People v. Applied Card Systems, Inc., --- N.Y.S.2d ----, 2005 WL 3204376 (N.Y.A.D. 3 Dept.)
Though better-known for pursuing investigations against Wall Street and major record companies, Attorney General Eliot Spitzer also goes after more run-of-the-mill violations of New York’s consumer protection laws. Cross Country Bank offers credit cards to consumers who have difficulty getting credit; Applied Card Systems services the bank’s accounts and collects from delinquent accounts. The state alleged that the respondents engaged in deceptive representations about how much credit would be available (representing that the credit limit would be up to $2500 when often the limits were less than $400); charged $150 in fees immediately on opening the account (further decreasing the available credit); led consumers into a downward spiral of interest, late fees and over-limit penalties; enrolled consumers into virtually useless third-party membership programs for additional fees without properly letting them know that they didn’t have to enroll to get the credit card and that the programs didn’t offer many of the described benefits to New Yorkers; and harassed consumers with delinquent accounts by, among other things, lying about callers’ identities to get consumers on the phone, calling consumers at work after having been told not to do so, using obscene and abusive language, and making unauthorized debits from consumers’ checking accounts.
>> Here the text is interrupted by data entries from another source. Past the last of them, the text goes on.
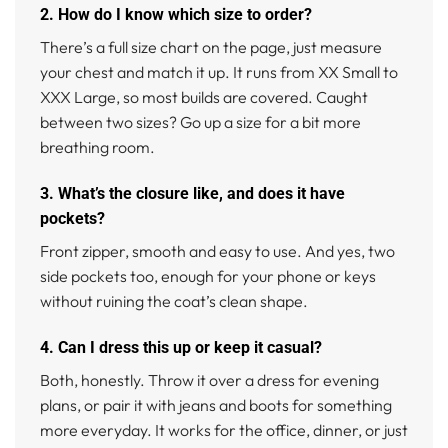
2. How do I know which size to order?
There’s a full size chart on the page, just measure
your chest and match it up. It runs from XX Small to
XXX Large, so most builds are covered. Caught
between two sizes? Go up a size for a bit more
breathing room.
3. What’s the closure like, and does it have
pockets?
Front zipper, smooth and easy to use. And yes, two
side pockets too, enough for your phone or keys
without ruining the coat’s clean shape.
4. Can I dress this up or keep it casual?
Both, honestly. Throw it over a dress for evening
plans, or pair it with jeans and boots for something
more everyday. It works for the office, dinner, or just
The appellate court upheld an injunction against these activities. The ruling on the advertised credit limits is a standard application of the principle that advertising should reflect likely or ordinary results rather than unusual results, at least in the absence of disclosure that results are unusual. Cross Country Bank’s attempt to solve the problem with disclosure was unavailing since the disclosure was on the second page of its terms and conditions, in the same (presumably teensy) typeface as the rest of the text, and in any event respondent’s telemarketers deliberately obfuscated in their pitches to consumers. Respondents submitted an affidavit a private consultant who reviewed the terms of the solicitation from December 2001, categorizing the disclosure as "unsurpassed in the industry," but the court was unimpressed by the industry’s standards, since reasonable consumers would be misled to believe that the “up to $2500” prominently displayed on the solicitation was representative of what consumers would receive.
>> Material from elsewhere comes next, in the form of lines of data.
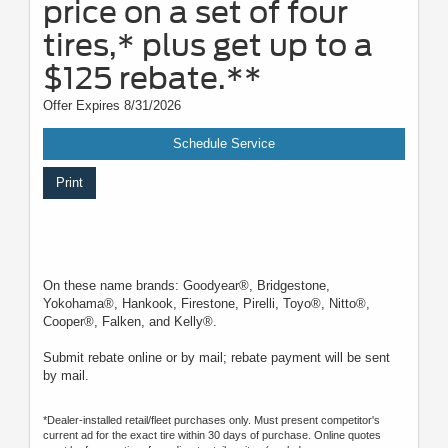
price on a set of four
tires,* plus get up to a
$125 rebate.**
Offer Expires 8/31/2026
Schedule Service
Print
On these name brands: Goodyear®, Bridgestone,
Yokohama®, Hankook, Firestone, Pirelli, Toyo®, Nitto®,
Cooper®, Falken, and Kelly®.
Submit rebate online or by mail; rebate payment will be sent
by mail.
*Dealer-installed retail/fleet purchases only. Must present competitor's
current ad for the exact tire within 30 days of purchase. Online quotes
The most interesting aspect of the case to me is the claim that the Federal Truth-in-Lending Act (see 15 USC § 1601 et seq.) preempts consumer protection claims because the adequacy of Cross Country Bank’s disclosures is within the exclusive province of TILA. The implementing regulations state that state-law disclosure requirements are preempted to the extent inconsistent with TILA, see 12 C.F.R. 226.28[d], except that state laws prohibiting unfair or deceptive acts or practices aren’t preempted. Does that mean that any characterization of a disclosure as unfair or deceptive is enough to avoid preemption? In that case, why can’t states just put their inconsistent disclosure requirements in their UCLs? Or would preemption only be avoided if the state proceeded under the general “unfair or deceptive” provision and not under a law conclusively finding that specified disclosures/failures to disclose are unfair and deceptive? In any event, the court found that the deceptive conduct here fell under the UCL, which was not preempted.